Segment Start: Records shown

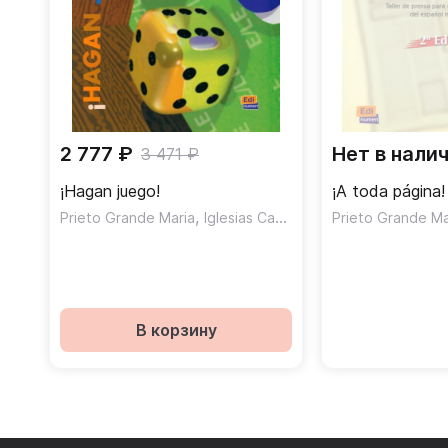
2 777 ₽
Нет в нали
3 471 ₽
¡Hagan juego!
¡A toda página!
,
Prieto Grande Maria
Iglesias Casal Isabel
Prieto Grande Ma
В корзину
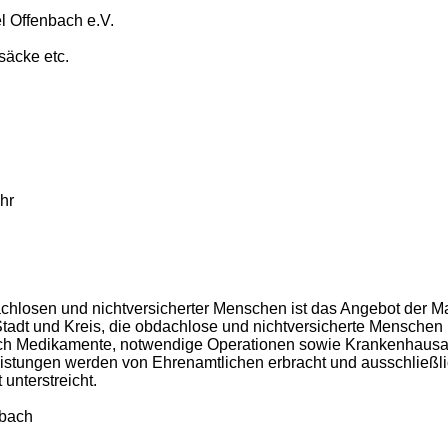
el Offenbach e.V.
säcke etc.
hr
achlosen und nichtversicherter Menschen ist das Angebot der 
Stadt und Kreis, die obdachlose und nichtversicherte Menschen u
auch Medikamente, notwendige Operationen sowie Krankenhausau
eistungen werden von Ehrenamtlichen erbracht und ausschließl
unterstreicht.
nbach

Segment End: Records shown

What is needed:
Copy the data exactly. Any picture it contains is to be omitted.

Task solution:
2 777 ₽
Нет в нали
3 471 ₽
¡Hagan juego!
¡A toda página!
,
Prieto Grande Maria
Iglesias Casal Isabel
Prieto Grande Ma
В корзину
el Offenbach e.V.
säcke etc.
hr
achlosen und nichtversicherter Menschen ist das Angebot der 
Stadt und Kreis, die obdachlose und nichtversicherte Menschen u
auch Medikamente, notwendige Operationen sowie Krankenhausau
eistungen werden von Ehrenamtlichen erbracht und ausschließl
unterstreicht.
nbach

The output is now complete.